After the years of labor for the benefit of that people and their enlargement and prosperity, the suggestion reached the ears of Mr. Little that some of the younger portion of the people would be pleased with a younger man as a minister. He was at once ready for a change. He resigned his charge, removed from the place, and became the acting pastor of the church in Warsaw, Indiana, in 1864. After two years it appears that he resigned his charge and took up his abode at Wabash until he died, in 1876, aged 81.

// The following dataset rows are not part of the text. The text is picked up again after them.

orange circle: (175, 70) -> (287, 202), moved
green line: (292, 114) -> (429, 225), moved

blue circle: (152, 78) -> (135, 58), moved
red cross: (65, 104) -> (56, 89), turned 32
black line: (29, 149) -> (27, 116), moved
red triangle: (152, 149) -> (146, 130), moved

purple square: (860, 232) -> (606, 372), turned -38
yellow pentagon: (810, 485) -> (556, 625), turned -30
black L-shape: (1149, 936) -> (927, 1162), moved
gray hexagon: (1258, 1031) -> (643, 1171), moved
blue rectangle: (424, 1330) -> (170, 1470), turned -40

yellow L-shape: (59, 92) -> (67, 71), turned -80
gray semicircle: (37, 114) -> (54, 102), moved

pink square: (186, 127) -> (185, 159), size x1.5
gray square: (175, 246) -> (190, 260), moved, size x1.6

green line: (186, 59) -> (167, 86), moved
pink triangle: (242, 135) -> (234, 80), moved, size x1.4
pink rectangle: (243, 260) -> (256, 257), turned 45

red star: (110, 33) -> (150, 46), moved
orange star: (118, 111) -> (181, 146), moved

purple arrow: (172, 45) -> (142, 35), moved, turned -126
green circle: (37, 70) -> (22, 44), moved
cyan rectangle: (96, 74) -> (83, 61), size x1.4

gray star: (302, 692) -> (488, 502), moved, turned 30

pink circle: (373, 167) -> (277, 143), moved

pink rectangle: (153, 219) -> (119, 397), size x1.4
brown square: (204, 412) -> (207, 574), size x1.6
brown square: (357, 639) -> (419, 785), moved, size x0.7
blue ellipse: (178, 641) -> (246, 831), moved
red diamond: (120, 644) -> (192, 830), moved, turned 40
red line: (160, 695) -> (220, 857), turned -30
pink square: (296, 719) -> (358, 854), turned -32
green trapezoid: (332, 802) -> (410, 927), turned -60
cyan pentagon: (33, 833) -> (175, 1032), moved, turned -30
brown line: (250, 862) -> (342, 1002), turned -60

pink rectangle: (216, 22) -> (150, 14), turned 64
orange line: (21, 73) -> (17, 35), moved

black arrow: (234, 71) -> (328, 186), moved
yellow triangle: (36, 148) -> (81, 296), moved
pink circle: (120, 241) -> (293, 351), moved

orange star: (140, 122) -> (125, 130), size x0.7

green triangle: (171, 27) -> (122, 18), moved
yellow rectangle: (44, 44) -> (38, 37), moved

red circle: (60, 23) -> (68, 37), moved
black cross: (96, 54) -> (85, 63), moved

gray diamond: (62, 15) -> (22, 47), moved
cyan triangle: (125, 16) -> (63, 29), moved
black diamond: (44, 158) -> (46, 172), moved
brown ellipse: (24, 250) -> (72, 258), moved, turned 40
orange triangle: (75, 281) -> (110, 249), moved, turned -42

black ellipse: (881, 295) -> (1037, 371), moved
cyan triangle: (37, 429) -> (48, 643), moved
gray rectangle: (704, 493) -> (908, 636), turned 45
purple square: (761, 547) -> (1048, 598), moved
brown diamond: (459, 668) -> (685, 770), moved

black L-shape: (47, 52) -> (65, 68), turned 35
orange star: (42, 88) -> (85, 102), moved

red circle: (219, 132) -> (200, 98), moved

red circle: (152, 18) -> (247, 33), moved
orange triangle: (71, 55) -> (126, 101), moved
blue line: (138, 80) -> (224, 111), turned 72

Isaac Willey, from Campton, after labor upon the farm up to the day he was 21, and after teaching one year in different parts of the country, entered the school at Meriden in the spring of 1816, at the age of 22 1-2 years. With limited means, which made it needful for him to teach in winter, he made his preparation and entered Dartmouth College in 1818. After his graduation, in 1822, he joined the class in theology under the instruction of President Tyler and Professors Shurtleff and Haddock, and commenced preaching as a missionary in 1829. In the fall of that year he became connected with the seminary at Andover as a resident licentiate. In Sept., 1825. he commenced preaching at Rochester, where he was ordained as pastor of the church in the following January. He closed his labors there in 1835 to become the secretary and agent of the New Hampshire Missionary Society. In 1837 he became pastor of the church in Goffstown for sixteen years. In 1853 he assumed the responsibilities of an agent of the American Bible Society. At the same time he became secretary of the New Hampshire Bible Society. Under the instruction of Rev. Dr. Brigham, the old secretary of the American Bible Society, he labored more or less in the state of Maine and the state of Vermont. He also undertook the work of organizing county and local Bible societies. By the encouragement of a valuable portion of the people, the whole state was spread over by these societies. Thus were his services called for in sustaining the interests of these societies, and through their agency the state has been canvassed for the supply of the Bible and for the collection of funds once in three or four years for the past twenty years. In this way the odium of an agent was in part done away, and he was generally made welcome. He retains, in his advanced age, vivid recollections of the hospitalities which he enjoyed in his labors in almost every town in the state, and has a strong desire that these societies may live and do their work in generations yet to come.